Melville Wohlgemuth, a researcher from Johns Hopkins University, noticed that just like dogs, bats exhibit an adorable behavior of cocking their heads to the side, so he set out to know the purpose behind this movement he suspected has something to do with hunting.
The research, which was published in the journal PLOS Biology, revealed that the flying mammals do this when they are targeting their prey.
For the study, Wohlgemuth and colleagues used high-tech recording devices to study big brown bats that hunt in both open and cluttered spaces in the wild. They found that the waggling head and wiggling ear of the animal are in sync with its sonar vocalizations to help it catch prey.
The researchers trained the animals to sit on a platform while tracking a moving prey attached to a fishing line. The researchers then attached reflective markers to the bats' ears and top of the head so they can better monitor the positions of the head and ears as the bats tracked their prey moving in different directions.

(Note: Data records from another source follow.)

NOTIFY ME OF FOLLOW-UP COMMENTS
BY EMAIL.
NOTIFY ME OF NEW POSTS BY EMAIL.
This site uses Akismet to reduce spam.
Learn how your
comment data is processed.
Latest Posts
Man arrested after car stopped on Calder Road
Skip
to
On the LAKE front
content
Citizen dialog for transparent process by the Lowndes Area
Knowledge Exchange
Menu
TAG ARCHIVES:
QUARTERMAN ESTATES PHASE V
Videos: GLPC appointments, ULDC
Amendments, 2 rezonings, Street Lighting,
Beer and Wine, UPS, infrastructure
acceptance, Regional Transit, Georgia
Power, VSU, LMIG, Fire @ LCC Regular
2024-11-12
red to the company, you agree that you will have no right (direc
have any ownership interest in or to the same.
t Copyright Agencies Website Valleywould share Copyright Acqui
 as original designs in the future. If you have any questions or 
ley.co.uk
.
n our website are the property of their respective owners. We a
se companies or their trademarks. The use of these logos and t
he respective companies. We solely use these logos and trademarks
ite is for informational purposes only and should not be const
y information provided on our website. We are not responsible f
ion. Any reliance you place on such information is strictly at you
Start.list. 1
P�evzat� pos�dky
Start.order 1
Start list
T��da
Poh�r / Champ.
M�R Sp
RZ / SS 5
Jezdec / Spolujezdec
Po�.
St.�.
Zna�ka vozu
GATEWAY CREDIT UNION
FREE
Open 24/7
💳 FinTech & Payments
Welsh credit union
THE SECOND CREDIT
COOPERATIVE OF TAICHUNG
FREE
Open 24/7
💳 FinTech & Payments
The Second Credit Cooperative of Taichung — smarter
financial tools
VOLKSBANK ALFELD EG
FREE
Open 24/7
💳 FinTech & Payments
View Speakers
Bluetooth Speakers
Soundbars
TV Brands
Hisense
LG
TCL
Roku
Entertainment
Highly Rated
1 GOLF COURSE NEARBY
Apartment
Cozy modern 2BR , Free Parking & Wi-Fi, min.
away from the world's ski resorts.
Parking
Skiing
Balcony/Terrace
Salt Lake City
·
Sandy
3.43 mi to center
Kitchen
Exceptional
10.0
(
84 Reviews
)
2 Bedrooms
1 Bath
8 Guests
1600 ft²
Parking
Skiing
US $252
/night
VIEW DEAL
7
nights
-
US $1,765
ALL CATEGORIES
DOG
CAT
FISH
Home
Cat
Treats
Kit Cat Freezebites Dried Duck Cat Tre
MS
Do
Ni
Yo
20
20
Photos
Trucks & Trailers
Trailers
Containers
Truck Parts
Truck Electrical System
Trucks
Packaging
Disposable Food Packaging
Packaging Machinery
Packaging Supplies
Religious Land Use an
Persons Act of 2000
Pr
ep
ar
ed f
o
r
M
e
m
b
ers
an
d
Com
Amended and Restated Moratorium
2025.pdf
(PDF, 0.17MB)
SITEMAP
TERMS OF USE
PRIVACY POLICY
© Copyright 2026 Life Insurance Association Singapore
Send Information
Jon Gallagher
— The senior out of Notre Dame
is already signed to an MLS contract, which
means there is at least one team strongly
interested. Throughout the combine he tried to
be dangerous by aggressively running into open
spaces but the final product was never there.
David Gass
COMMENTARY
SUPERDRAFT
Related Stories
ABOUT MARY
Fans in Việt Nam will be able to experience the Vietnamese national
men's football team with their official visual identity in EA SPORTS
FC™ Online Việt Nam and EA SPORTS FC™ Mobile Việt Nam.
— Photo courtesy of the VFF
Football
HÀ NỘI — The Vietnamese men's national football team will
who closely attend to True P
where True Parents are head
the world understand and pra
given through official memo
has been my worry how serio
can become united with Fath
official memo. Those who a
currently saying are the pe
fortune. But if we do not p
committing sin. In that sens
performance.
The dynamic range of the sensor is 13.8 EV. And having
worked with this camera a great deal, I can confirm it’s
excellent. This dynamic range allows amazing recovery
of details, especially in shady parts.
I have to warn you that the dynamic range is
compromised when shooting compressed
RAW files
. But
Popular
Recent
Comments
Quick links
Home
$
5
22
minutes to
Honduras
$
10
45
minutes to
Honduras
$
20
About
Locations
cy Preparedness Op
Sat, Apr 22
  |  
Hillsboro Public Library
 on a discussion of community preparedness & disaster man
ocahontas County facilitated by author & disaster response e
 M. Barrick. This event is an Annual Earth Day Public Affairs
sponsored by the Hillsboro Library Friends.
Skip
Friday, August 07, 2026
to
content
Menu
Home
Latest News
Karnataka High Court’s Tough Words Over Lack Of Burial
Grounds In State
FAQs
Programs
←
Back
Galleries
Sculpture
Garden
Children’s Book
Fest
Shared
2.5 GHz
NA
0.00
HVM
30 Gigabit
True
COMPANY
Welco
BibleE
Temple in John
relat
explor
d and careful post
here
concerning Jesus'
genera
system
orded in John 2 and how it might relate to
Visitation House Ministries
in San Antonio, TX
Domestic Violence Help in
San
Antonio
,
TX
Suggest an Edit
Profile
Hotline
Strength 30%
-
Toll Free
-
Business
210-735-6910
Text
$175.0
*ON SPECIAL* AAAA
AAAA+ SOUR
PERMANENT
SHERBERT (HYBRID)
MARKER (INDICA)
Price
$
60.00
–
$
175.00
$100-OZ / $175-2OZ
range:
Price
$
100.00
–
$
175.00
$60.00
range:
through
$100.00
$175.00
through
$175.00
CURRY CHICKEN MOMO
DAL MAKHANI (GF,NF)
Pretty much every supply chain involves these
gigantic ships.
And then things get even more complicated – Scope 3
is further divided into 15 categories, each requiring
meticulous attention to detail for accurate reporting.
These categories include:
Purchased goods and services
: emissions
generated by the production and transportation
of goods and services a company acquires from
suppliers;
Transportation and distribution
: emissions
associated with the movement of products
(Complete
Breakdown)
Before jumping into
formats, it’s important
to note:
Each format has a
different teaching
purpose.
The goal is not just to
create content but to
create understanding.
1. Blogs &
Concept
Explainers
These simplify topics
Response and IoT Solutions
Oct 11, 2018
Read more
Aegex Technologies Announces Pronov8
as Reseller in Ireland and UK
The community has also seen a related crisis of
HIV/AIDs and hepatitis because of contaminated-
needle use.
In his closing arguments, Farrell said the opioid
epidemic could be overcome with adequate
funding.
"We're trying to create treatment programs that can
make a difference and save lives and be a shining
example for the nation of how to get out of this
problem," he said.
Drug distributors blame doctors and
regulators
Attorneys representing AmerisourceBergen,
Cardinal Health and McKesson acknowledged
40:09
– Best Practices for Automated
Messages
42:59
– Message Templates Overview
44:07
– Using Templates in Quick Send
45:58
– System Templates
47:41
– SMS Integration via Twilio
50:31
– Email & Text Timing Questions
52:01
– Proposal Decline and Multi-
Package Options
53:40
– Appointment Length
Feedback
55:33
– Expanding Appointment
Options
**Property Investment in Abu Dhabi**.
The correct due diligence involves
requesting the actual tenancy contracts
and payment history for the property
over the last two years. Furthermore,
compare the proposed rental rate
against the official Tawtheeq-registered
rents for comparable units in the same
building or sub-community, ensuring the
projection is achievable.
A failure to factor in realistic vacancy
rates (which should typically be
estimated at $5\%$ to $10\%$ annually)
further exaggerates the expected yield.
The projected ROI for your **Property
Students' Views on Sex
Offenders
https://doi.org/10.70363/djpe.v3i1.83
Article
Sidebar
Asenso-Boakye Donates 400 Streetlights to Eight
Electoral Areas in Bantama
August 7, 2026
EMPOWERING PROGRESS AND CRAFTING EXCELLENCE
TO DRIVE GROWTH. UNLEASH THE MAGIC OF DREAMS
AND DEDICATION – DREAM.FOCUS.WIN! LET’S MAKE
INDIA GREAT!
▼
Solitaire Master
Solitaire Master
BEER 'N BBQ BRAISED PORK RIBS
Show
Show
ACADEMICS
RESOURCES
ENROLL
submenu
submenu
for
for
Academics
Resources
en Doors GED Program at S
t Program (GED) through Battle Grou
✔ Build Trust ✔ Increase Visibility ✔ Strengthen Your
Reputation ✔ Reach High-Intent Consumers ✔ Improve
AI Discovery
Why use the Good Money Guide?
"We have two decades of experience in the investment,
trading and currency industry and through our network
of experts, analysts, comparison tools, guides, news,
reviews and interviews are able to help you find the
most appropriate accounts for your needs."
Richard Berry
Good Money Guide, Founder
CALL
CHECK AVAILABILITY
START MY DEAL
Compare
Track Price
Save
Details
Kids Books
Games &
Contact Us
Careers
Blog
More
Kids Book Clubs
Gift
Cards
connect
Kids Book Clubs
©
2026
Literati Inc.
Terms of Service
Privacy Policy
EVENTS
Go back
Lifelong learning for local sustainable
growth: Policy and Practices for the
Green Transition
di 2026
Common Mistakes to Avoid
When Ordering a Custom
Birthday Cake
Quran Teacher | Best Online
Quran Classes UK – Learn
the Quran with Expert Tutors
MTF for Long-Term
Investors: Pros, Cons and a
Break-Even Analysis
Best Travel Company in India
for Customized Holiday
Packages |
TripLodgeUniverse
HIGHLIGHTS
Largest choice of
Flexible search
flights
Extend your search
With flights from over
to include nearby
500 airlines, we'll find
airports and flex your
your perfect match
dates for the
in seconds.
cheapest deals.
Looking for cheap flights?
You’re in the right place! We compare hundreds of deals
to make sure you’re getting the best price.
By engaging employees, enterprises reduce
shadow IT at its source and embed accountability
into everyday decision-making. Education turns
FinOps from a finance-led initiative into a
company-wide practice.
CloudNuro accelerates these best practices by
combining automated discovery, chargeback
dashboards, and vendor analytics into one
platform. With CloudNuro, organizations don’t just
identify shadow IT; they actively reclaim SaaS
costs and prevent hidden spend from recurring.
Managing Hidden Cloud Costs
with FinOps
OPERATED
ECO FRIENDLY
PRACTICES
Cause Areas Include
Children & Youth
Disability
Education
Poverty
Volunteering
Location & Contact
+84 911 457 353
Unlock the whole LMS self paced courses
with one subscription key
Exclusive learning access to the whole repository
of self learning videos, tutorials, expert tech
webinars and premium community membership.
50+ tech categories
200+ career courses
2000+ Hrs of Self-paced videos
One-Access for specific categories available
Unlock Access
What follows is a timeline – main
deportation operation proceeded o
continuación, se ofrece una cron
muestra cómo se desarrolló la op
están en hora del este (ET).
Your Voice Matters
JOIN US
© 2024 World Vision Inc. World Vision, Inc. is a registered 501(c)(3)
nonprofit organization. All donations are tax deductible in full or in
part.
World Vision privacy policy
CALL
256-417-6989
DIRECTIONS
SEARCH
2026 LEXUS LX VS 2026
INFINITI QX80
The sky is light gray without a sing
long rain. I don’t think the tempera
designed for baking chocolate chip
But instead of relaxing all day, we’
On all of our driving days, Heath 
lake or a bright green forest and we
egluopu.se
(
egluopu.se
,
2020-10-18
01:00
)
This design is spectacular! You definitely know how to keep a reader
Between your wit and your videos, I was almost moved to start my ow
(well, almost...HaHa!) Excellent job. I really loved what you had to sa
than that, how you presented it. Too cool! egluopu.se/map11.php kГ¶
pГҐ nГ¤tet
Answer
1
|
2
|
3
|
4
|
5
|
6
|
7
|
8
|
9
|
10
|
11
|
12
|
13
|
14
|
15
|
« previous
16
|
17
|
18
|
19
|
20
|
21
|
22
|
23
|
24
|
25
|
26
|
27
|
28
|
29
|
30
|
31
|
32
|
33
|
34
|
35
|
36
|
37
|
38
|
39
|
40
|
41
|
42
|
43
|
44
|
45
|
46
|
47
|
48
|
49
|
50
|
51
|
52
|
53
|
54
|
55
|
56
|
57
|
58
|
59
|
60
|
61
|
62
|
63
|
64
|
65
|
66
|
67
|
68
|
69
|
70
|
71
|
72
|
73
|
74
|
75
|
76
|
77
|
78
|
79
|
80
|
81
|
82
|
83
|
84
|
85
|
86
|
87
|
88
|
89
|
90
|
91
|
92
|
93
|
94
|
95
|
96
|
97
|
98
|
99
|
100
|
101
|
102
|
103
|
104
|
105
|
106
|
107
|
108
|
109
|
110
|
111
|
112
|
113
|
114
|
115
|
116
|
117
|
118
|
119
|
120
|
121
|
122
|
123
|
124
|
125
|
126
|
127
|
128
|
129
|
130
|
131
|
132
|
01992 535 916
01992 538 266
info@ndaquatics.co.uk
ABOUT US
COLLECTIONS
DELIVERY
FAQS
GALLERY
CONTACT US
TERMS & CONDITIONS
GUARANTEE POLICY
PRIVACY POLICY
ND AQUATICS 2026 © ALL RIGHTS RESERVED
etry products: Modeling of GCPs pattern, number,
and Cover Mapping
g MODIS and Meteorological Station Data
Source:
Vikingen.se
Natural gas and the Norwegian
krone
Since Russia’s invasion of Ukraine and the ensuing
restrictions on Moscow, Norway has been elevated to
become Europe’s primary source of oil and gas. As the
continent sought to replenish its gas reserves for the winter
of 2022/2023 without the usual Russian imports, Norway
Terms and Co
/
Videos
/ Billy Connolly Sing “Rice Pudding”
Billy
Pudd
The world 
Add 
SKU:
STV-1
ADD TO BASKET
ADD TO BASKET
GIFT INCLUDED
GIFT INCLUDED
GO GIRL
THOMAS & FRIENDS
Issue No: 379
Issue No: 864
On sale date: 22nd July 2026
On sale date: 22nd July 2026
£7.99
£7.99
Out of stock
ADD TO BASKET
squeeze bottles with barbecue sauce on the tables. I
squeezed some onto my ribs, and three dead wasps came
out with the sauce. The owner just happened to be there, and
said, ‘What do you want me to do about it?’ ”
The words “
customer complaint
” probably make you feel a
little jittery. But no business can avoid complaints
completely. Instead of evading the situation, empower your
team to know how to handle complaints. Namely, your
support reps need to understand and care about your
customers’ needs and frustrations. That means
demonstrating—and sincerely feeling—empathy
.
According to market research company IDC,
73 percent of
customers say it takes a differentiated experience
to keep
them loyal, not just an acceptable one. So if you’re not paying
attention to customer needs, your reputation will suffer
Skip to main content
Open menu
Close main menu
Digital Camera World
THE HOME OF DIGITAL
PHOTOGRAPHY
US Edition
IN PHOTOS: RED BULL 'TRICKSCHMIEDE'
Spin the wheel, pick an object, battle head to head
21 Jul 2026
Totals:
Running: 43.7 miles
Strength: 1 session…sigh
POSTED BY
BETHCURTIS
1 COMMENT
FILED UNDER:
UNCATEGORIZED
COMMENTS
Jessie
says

Wohlgemuth and colleagues found that the head of the bats waggles at a rate of about one per second when the prey altered its direction. They also observed ear movement when the prey grew closer.
Although the ear twitches are very tiny, these help the bats hear the echoes that they need to track and capture their prey.
Although it is long known that bats use echolocation to hunt, the study is the first to show how the animal's head and ear movements can help it catch its prey.
The findings show how movement can help enhance the signals that are used by senses such as hearing and sight not just in bats but also in other animals and even in humans.
The researchers said that the movements they observed in bats are similar to what is observed in other species that use active sensing to attend to important information. Researchers said that studying these movements can shed light on how it helps animals sense their environment.
"Our results demonstrate that purposeful control over sonar sound production and reception can serve to improve acoustic cues for localization tasks," the researchers wrote in their study, which was published on Sept. 8.
"This finding also highlights the general importance of movement to sensory processing across animal species. Finally, our discoveries point to important parallels between spatial perception by echolocation and vision."